Martin Dubois est consultant en patrimoine architectural chez Patri-Arch. Il épaule les municipalités dans la gestion et la protection de leur patrimoine bâti. La conservation et le recyclage, c’est son pain quotidien. «Mon travail, c’est de donner un nouveau souffle aux édifices, de réanimer des lieux.»
(…) La question du recyclage des bâtiments religieux revient souvent dans les propos de Martin Dubois. Ces lieux de culte se vident, il faudra de plus en plus faire preuve d’audace pour réhabiliter ces édifices. Leur nombre est un défi additionnel. «Il y a beaucoup de choses à faire avec de telles structures, mais avant tout, il faut les protéger et sensibiliser les promoteurs qui sont davantage intéressés par les terrains que par le patrimoine.»

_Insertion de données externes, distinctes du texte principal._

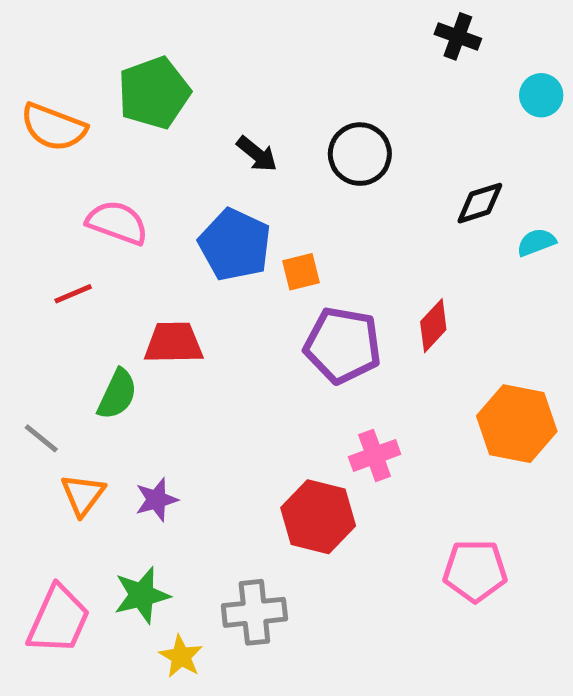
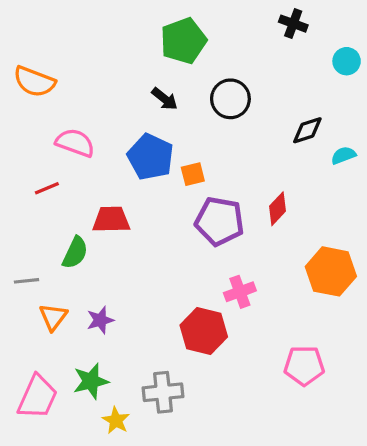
green pentagon: (154, 93) -> (183, 41), moved
gray line: (41, 438) -> (27, 281), turned -45

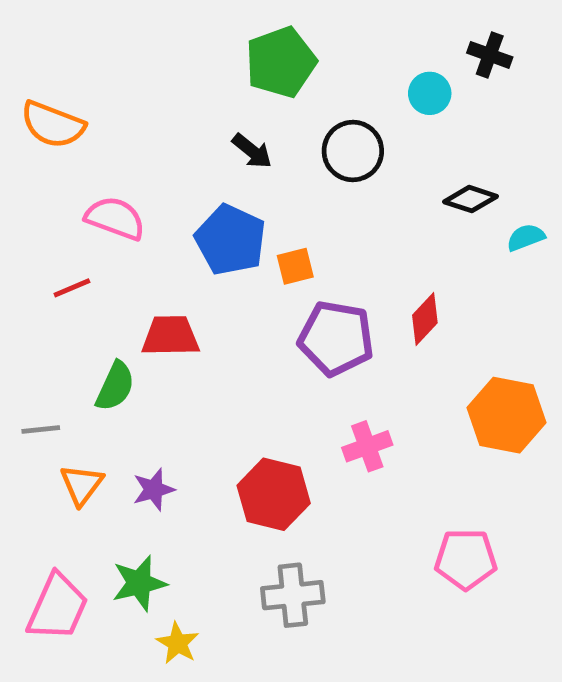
black cross: (293, 24) -> (490, 55), moved
cyan circle: (347, 61) -> (430, 93), moved
black diamond: (307, 130) -> (471, 199), turned 36
red hexagon: (204, 331) -> (274, 494), moved
gray cross: (163, 392) -> (293, 595), moved

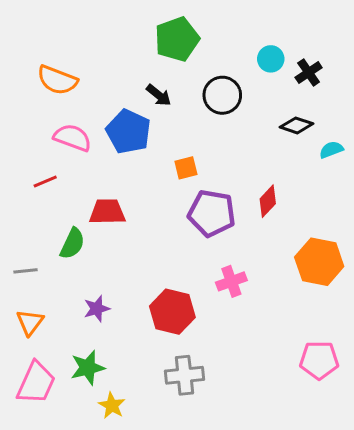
black cross: (490, 55) -> (309, 73), moved, turned 36
orange semicircle: (53, 125) -> (57, 80), moved
blue pentagon: (230, 240) -> (128, 132), moved
orange triangle: (82, 485) -> (30, 322), moved
pink pentagon: (466, 559) -> (319, 360), moved

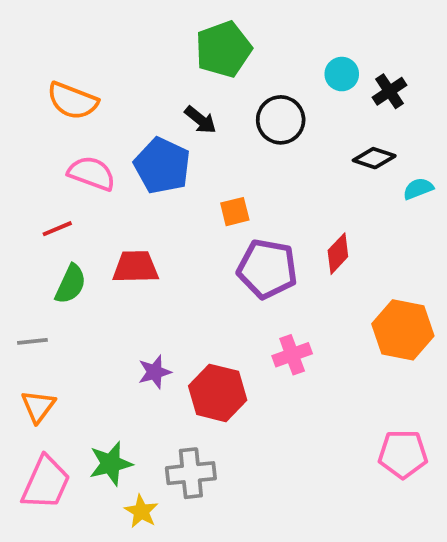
green semicircle: (72, 244) -> (71, 284), moved
purple star: (97, 309) -> (155, 372), moved
gray cross: (184, 375) -> (191, 473), moved

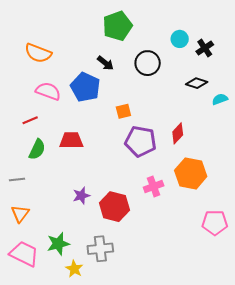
orange hexagon: (403, 330) -> (191, 173), moved
pink pentagon: (403, 454) -> (215, 223), moved
pink trapezoid: (46, 483) -> (24, 254), turned -88

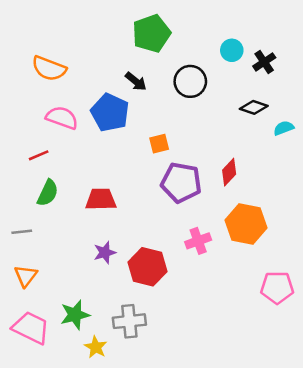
red trapezoid: (71, 140) -> (101, 199), moved

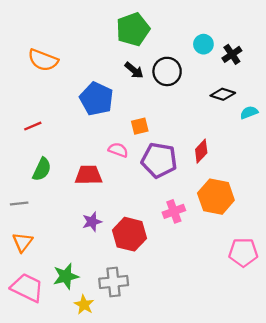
black arrow: (136, 81) -> (134, 70), moved
pink semicircle: (62, 118) -> (118, 150), moved, size x0.7
red line: (39, 155) -> (33, 126), moved

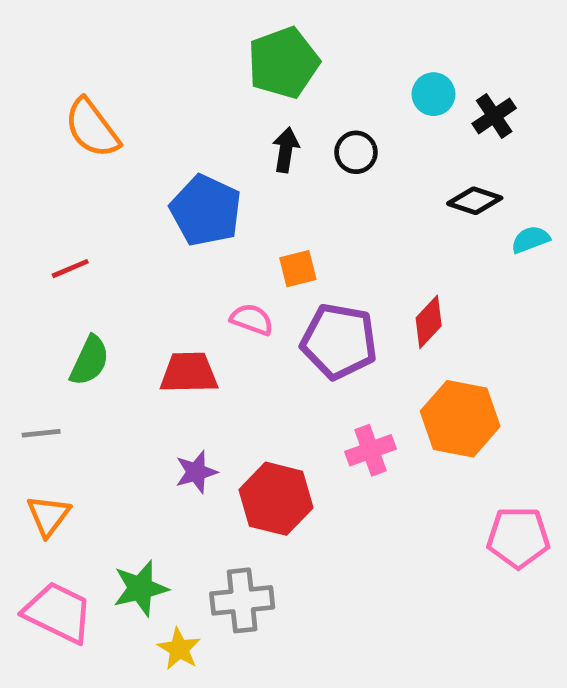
orange semicircle: (43, 60) -> (92, 128), turned 32
black arrow: (134, 70) -> (286, 150), turned -120
black circle: (167, 71) -> (356, 152), size x0.7

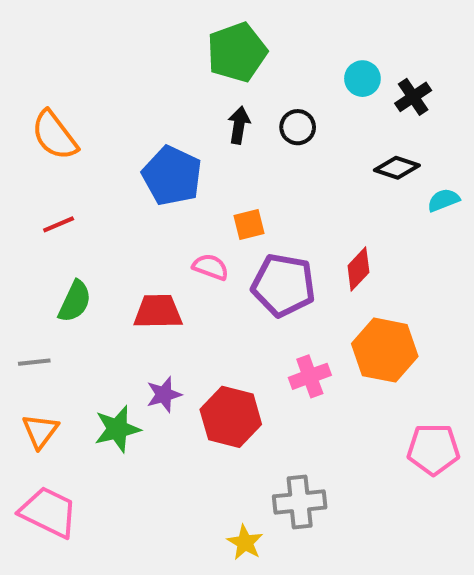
orange semicircle: (92, 128) -> (55, 135), moved
green star: (140, 588) -> (117, 429), moved
gray cross: (242, 600) -> (300, 502), moved
yellow star: (179, 649) -> (245, 542), moved

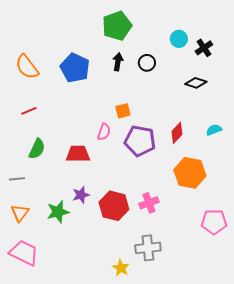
blue pentagon: (172, 176) -> (75, 68), moved
cyan semicircle: (443, 200) -> (214, 130), moved
pink semicircle: (211, 267) -> (104, 132), turned 90
pink cross: (310, 376) -> (149, 203), moved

Les édifices industriels présentent aussi leur lot de défis en termes de recyclage. Et dans les rêves les plus fous de Martin Dubois, si la papetière Daishowa devait fermer, ce serait un fabuleux terrain de jeu pour un architecte à l’imaginaire débordant. «Il se pourrait que d’ici quelques années, cette usine perde sa vocation. Je ne garderais que la vieille partie en brique, qui est très belle, un peu art déco, et j’en ferais un grand musée, un lieu culturel ouvert au public. Cette partie ancienne est un peu perdue au milieu des installations plus modernes, que je supprimerais. Et il faudrait ouvrir des accès au site. Au bord du fleuve, à l’embouchure de la rivière Saint-Charles, l’endroit serait idéal.»